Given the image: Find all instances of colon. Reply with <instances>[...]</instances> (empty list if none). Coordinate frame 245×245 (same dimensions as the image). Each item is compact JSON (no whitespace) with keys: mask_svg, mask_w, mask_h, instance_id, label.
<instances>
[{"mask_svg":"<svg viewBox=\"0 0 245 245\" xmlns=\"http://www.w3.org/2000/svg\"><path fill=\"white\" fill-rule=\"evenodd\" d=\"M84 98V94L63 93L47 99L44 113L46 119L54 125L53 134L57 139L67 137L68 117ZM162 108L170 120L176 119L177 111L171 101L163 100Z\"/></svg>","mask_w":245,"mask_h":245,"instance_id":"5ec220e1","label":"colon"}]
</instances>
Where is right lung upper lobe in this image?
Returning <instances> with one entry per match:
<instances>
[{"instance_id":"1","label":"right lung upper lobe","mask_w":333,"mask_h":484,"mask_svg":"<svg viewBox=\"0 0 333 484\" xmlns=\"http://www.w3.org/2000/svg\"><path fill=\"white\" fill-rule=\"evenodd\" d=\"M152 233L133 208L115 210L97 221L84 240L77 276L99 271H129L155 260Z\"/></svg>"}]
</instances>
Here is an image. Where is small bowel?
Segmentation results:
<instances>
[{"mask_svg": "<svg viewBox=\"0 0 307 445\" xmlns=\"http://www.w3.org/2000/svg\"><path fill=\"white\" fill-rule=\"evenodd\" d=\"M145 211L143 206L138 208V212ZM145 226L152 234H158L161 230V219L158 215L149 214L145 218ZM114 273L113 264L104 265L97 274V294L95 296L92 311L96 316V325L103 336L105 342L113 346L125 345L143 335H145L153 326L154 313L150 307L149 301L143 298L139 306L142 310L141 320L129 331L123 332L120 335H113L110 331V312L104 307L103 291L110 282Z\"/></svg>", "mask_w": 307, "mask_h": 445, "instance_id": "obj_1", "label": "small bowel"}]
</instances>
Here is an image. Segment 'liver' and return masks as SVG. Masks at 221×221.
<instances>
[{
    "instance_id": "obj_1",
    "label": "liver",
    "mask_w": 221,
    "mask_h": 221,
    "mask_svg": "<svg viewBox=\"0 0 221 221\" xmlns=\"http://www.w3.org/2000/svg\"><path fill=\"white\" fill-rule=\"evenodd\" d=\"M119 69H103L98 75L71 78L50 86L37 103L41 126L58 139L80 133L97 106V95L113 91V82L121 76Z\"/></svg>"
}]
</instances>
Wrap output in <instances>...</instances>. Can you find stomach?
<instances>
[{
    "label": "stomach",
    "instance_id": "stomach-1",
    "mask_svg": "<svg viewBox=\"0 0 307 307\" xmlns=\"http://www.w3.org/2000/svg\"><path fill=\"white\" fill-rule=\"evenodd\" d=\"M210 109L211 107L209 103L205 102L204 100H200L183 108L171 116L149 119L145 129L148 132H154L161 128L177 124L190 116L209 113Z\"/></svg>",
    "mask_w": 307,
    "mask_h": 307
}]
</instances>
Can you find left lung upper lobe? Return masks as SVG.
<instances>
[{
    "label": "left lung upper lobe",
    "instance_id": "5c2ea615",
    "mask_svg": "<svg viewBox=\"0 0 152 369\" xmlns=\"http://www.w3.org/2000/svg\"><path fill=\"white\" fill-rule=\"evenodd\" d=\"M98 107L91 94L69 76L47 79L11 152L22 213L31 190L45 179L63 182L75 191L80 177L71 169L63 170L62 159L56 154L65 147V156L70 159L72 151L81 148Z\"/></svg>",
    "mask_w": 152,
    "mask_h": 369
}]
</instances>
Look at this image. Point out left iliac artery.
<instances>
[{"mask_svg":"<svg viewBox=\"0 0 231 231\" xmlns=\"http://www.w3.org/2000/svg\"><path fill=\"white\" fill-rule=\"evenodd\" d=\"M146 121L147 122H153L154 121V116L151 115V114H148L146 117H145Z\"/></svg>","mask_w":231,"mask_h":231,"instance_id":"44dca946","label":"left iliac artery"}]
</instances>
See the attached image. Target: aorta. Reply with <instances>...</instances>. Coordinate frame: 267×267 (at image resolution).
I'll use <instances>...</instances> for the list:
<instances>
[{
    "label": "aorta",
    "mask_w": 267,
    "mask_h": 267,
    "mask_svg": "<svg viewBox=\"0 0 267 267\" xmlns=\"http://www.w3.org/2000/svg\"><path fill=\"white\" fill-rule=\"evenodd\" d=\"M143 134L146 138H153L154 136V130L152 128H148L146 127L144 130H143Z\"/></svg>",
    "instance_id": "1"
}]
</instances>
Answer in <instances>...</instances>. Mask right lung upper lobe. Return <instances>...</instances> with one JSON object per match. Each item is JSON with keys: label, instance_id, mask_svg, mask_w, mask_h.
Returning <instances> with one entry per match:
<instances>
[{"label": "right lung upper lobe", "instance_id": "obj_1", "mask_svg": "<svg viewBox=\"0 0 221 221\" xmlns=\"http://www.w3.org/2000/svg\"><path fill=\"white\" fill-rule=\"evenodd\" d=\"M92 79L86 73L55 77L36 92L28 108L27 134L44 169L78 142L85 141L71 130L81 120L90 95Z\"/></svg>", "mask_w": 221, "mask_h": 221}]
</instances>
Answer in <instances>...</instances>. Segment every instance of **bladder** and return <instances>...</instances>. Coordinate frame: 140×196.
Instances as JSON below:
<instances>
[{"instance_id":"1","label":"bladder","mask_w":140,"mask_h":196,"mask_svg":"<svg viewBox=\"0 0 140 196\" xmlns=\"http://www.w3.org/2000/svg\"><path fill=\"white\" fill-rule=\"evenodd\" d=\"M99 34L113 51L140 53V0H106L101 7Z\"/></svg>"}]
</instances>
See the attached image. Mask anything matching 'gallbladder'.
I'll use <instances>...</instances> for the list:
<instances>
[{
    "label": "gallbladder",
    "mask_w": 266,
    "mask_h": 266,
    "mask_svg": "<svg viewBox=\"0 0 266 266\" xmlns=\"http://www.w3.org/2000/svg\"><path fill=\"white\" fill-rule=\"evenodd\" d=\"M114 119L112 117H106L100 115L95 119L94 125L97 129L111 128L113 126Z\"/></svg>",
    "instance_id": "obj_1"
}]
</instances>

--------------------------------------------------

■ Task objective
Retype all the material above precisely, with no line left out.

■ Answer box
Given the image: Find all instances of colon. Reply with <instances>[...]</instances> (empty list if none). Coordinate frame 245×245 (same dimensions as the image). Each item is compact JSON (no whitespace) with keys: mask_svg, mask_w, mask_h, instance_id, label.
<instances>
[{"mask_svg":"<svg viewBox=\"0 0 245 245\" xmlns=\"http://www.w3.org/2000/svg\"><path fill=\"white\" fill-rule=\"evenodd\" d=\"M84 98V94L63 93L47 99L44 113L46 119L54 125L53 134L57 139L67 137L68 117ZM162 108L170 120L176 119L177 111L171 101L163 100Z\"/></svg>","mask_w":245,"mask_h":245,"instance_id":"5ec220e1","label":"colon"}]
</instances>
Where is right lung upper lobe in this image?
Returning <instances> with one entry per match:
<instances>
[{"instance_id":"1","label":"right lung upper lobe","mask_w":333,"mask_h":484,"mask_svg":"<svg viewBox=\"0 0 333 484\" xmlns=\"http://www.w3.org/2000/svg\"><path fill=\"white\" fill-rule=\"evenodd\" d=\"M152 233L133 208L115 210L97 221L84 240L77 276L99 271H129L155 260Z\"/></svg>"}]
</instances>
Here is an image. Where is small bowel?
Segmentation results:
<instances>
[{"mask_svg": "<svg viewBox=\"0 0 307 445\" xmlns=\"http://www.w3.org/2000/svg\"><path fill=\"white\" fill-rule=\"evenodd\" d=\"M145 211L143 206L138 208V212ZM145 226L152 234H158L161 230V219L158 215L149 214L145 218ZM114 273L113 264L104 265L97 274V294L95 296L92 311L96 316V325L103 336L105 342L113 346L125 345L143 335H145L153 326L154 313L150 307L149 301L143 298L139 306L142 310L141 320L129 331L123 332L120 335H113L110 331V312L104 307L103 291L110 282Z\"/></svg>", "mask_w": 307, "mask_h": 445, "instance_id": "obj_1", "label": "small bowel"}]
</instances>
Here is an image. Segment 'liver' and return masks as SVG. Masks at 221×221.
<instances>
[{
    "instance_id": "obj_1",
    "label": "liver",
    "mask_w": 221,
    "mask_h": 221,
    "mask_svg": "<svg viewBox=\"0 0 221 221\" xmlns=\"http://www.w3.org/2000/svg\"><path fill=\"white\" fill-rule=\"evenodd\" d=\"M119 69H103L98 75L71 78L50 86L37 103L41 126L58 139L80 133L97 106V95L113 91V82L121 76Z\"/></svg>"
}]
</instances>
Wrap output in <instances>...</instances>. Can you find stomach?
<instances>
[{
    "label": "stomach",
    "instance_id": "stomach-1",
    "mask_svg": "<svg viewBox=\"0 0 307 307\" xmlns=\"http://www.w3.org/2000/svg\"><path fill=\"white\" fill-rule=\"evenodd\" d=\"M210 109L211 107L209 103L205 102L204 100H200L183 108L171 116L149 119L145 129L148 132H154L161 128L177 124L190 116L209 113Z\"/></svg>",
    "mask_w": 307,
    "mask_h": 307
}]
</instances>
Can you find left lung upper lobe? Return masks as SVG.
<instances>
[{
    "label": "left lung upper lobe",
    "instance_id": "5c2ea615",
    "mask_svg": "<svg viewBox=\"0 0 152 369\" xmlns=\"http://www.w3.org/2000/svg\"><path fill=\"white\" fill-rule=\"evenodd\" d=\"M98 107L91 94L69 76L47 79L11 152L22 213L31 190L45 179L63 182L75 191L80 177L71 169L63 170L62 159L56 154L65 147V156L70 159L72 151L81 148Z\"/></svg>",
    "mask_w": 152,
    "mask_h": 369
}]
</instances>
Look at this image. Point out left iliac artery.
<instances>
[{"mask_svg":"<svg viewBox=\"0 0 231 231\" xmlns=\"http://www.w3.org/2000/svg\"><path fill=\"white\" fill-rule=\"evenodd\" d=\"M146 121L147 122H153L154 121V116L151 115V114H148L146 117H145Z\"/></svg>","mask_w":231,"mask_h":231,"instance_id":"44dca946","label":"left iliac artery"}]
</instances>
See the attached image. Target: aorta. Reply with <instances>...</instances>. Coordinate frame: 267×267 (at image resolution).
I'll use <instances>...</instances> for the list:
<instances>
[{
    "label": "aorta",
    "mask_w": 267,
    "mask_h": 267,
    "mask_svg": "<svg viewBox=\"0 0 267 267\" xmlns=\"http://www.w3.org/2000/svg\"><path fill=\"white\" fill-rule=\"evenodd\" d=\"M143 134L146 138H153L154 136V130L152 128H148L146 127L144 130H143Z\"/></svg>",
    "instance_id": "1"
}]
</instances>
Answer in <instances>...</instances>. Mask right lung upper lobe. Return <instances>...</instances> with one JSON object per match. Each item is JSON with keys: label, instance_id, mask_svg, mask_w, mask_h.
Returning <instances> with one entry per match:
<instances>
[{"label": "right lung upper lobe", "instance_id": "obj_1", "mask_svg": "<svg viewBox=\"0 0 221 221\" xmlns=\"http://www.w3.org/2000/svg\"><path fill=\"white\" fill-rule=\"evenodd\" d=\"M92 79L86 73L55 77L36 92L28 108L27 134L44 169L78 142L85 141L71 130L81 120L90 95Z\"/></svg>", "mask_w": 221, "mask_h": 221}]
</instances>
Answer in <instances>...</instances>. Segment every instance of **bladder** and return <instances>...</instances>. Coordinate frame: 140×196.
Instances as JSON below:
<instances>
[{"instance_id":"1","label":"bladder","mask_w":140,"mask_h":196,"mask_svg":"<svg viewBox=\"0 0 140 196\" xmlns=\"http://www.w3.org/2000/svg\"><path fill=\"white\" fill-rule=\"evenodd\" d=\"M99 34L113 51L140 53V0H106L101 7Z\"/></svg>"}]
</instances>
See the attached image. Mask anything matching 'gallbladder'.
I'll use <instances>...</instances> for the list:
<instances>
[{
    "label": "gallbladder",
    "mask_w": 266,
    "mask_h": 266,
    "mask_svg": "<svg viewBox=\"0 0 266 266\" xmlns=\"http://www.w3.org/2000/svg\"><path fill=\"white\" fill-rule=\"evenodd\" d=\"M114 119L112 117H106L100 115L95 119L94 125L97 129L111 128L113 126Z\"/></svg>",
    "instance_id": "obj_1"
}]
</instances>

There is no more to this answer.